Pada diskusi ‘Pilkada Serentak Yang Gagal Serentak’, yang diselenggarakan Aliansi Jurnalis Independen (AJI) Surabaya, Sabtu (15/8), Wakil Direktur Jawa Pos Institut Pro Otonomi, Dadan S. Suharmawijaya mengatakan, gagalnya pilkada serentak di empat daerah akan menghambat pembangunan hingga dua tahun kedepan, karena keberadaan kepala daerah definitif sangat berpengaruh pada pengambilan kebijakan untuk pembangunan daerah.

“Parpol tidak punya niat tulus, niat baik, niat serius untuk membangun demokrasi yang murah tapi berkualitas, demokrasi yang efisien berkualitas, main-main juga. Tujuh puluh persen itu kebijakan program-program lebih banyak dipengaruhi oleh kepala daerah, nah kalau kepala daerahnya gak ada, hanya Plt segala macam, ya proses pembangunan kan gak optimal. Kebijakan-kebijakan disetir oleh Plt yang sebetulnya tidak punya legitimasi politik yang sesungguhnya,” kata Dadan S. Suharmawijaya.

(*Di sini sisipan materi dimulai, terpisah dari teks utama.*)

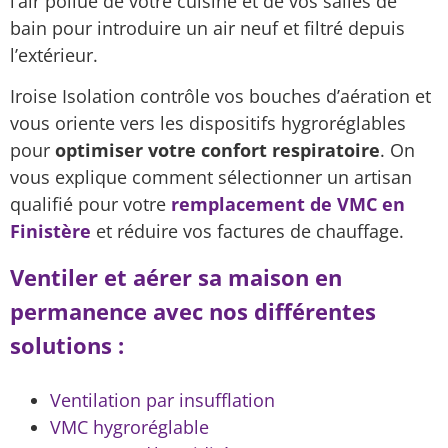
l’air pollué de votre cuisine et de vos salles de
bain pour introduire un air neuf et filtré depuis
l’extérieur.
Iroise Isolation contrôle vos bouches d’aération et
vous oriente vers les dispositifs hygroréglables
pour
optimiser votre confort respiratoire
. On
vous explique comment sélectionner un artisan
qualifié pour votre
remplacement de VMC en
Finistère
et réduire vos factures de chauffage.
Ventiler et aérer sa maison en
permanence avec nos différentes
solutions :
Ventilation par insufflation
VMC hygroréglable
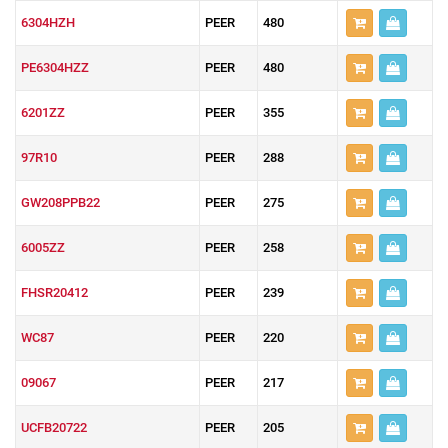
6304HZH
PEER
480
PE6304HZZ
PEER
480
6201ZZ
PEER
355
97R10
PEER
288
GW208PPB22
PEER
275
6005ZZ
PEER
258
FHSR20412
PEER
239
WC87
PEER
220
09067
PEER
217
UCFB20722
PEER
205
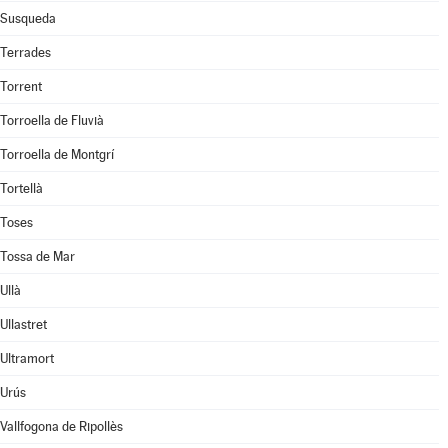
Susqueda
Terrades
Torrent
Torroella de Fluvià
Torroella de Montgrí
Tortellà
Toses
Tossa de Mar
Ullà
Ullastret
Ultramort
Urús
Vallfogona de Ripollès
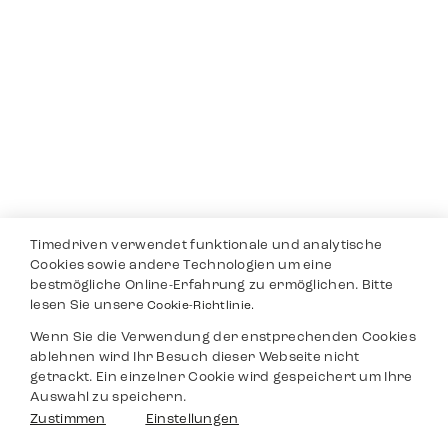
Timedriven verwendet funktionale und analytische
Cookies sowie andere Technologien um eine
bestmögliche Online-Erfahrung zu ermöglichen. Bitte
lesen Sie unsere
Cookie-Richtlinie.
Wenn Sie die Verwendung der enstprechenden Cookies
ablehnen wird Ihr Besuch dieser Webseite nicht
getrackt. Ein einzelner Cookie wird gespeichert um Ihre
Auswahl zu speichern.
Zustimmen
Einstellungen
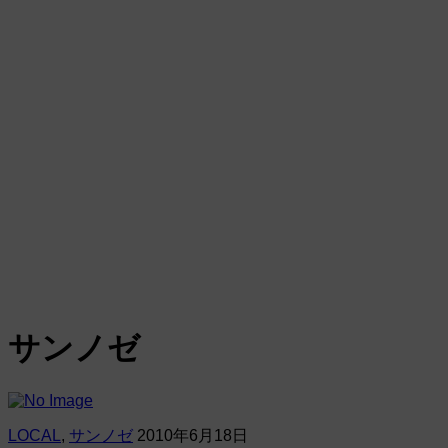
サンノゼ
LOCAL
,
サンノゼ
2010年6月18日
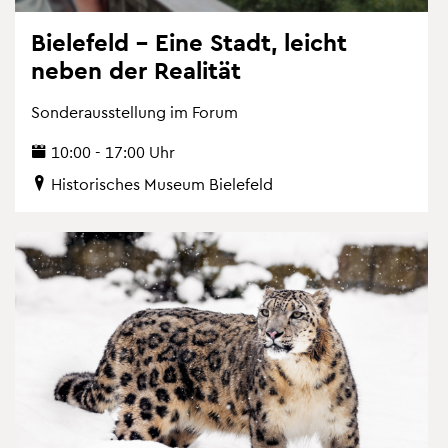
Bie­le­feld – Eine Stadt, leicht
neben der Rea­li­tät
Son­der­aus­stel­lung im Forum
10:00 - 17:00 Uhr
His­to­ri­sches Mu­se­um Bie­le­feld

Praktisi hukum Surabaya, Mohammad Sholeh mengungkapkan, tidak adanya calon yang diusung partai politik atau gabungan partai politik pada pilkada 9 Desember 2015, menjadi bukti lemahnya Undang-undang yang mengatur pelaksanaan Pilkada.

Sholeh mengaku telah melayangkan gugutan ke Mahkamah Konstitusi mengenai keabsahan calon tunggal dalam Pilkada, sebagai dampak tidak adanya calon lain yang diajukan partai politik meskipun sosialisasi pelaksanaan pilkada sudah cukup lama. Menurut Sholeh, tidak ada alasan menunda pilkada pada 2015, meskipun hanya ada satu pasang calon yang mendaftar.

“Diketahui cukup lama plus kelemahan Undang-undangnya, bahwa ini gak ada sanksi, ya sudah gua kagak daftar aja. Sarannya, ya itu putusan Mahkamah Konstitusi (MK), supaya ini menjadi acuan juga ke 2017, jadi kalau ada partai-partai politik yang tidak mau mendaftar akan ditinggal, karena tau akan ditinggal pasti dia daftar. Dan saya masih percaya dalam waktu dekat ini MK akan membuat keputusan itu, calon tunggal sah. Prinsipnya negara sudah memberikan kebebasan untuk daftar, bahwa itu tidak dipakai ya salah partai politik,” jelas Mohammad Soleh.

Kegagalan partai politik mengajukan calon pada pilkada juga dirasakan Sukoto, Bakal Calon Walikota Surabaya yang mendaftar melalui Partai Gerindra dan beberapa partai politik yang tergabung dalam Koalisi Majapahit.

Hingga akhir waktu pendaftaran, gabungan partai politik itu batal mengusung calon kepala daerah tanpa alasan yang jelas, meski proses pendaftaran hingga uji kepatutan dan kelayakan telah diikuti calon yang mendaftar.

Sukoto menilai partai politik telah gagal memberi pendidikan politik pada masyarakat, karena tidak berani menghadirkan pertarungan politik melawan Walikota petahana, yaitu Tri Rismaharini yang diusung PDI Perjuangan.

“Seluruh partai diluar PDIP memang gagal menelurkan kadernya untuk maju Pilwali ini, mereka tidak punya calon satu pun kan yang diusung untuk ke Pilwali. Mestinya mereka ya dibilang gagal ya gagal gitu. Saya pribadi merasa yakin lah bahwa saya punya elektabilitas yang bagus, punya jaringan sosial yang bagus, tetapi partai-partai itu merasa bahwa calon-calon yang mereka usung itu, yang mereka terima pendaftarannya itu, mereka merasa tidak mampu melawan incumbent,” kata Sukoto.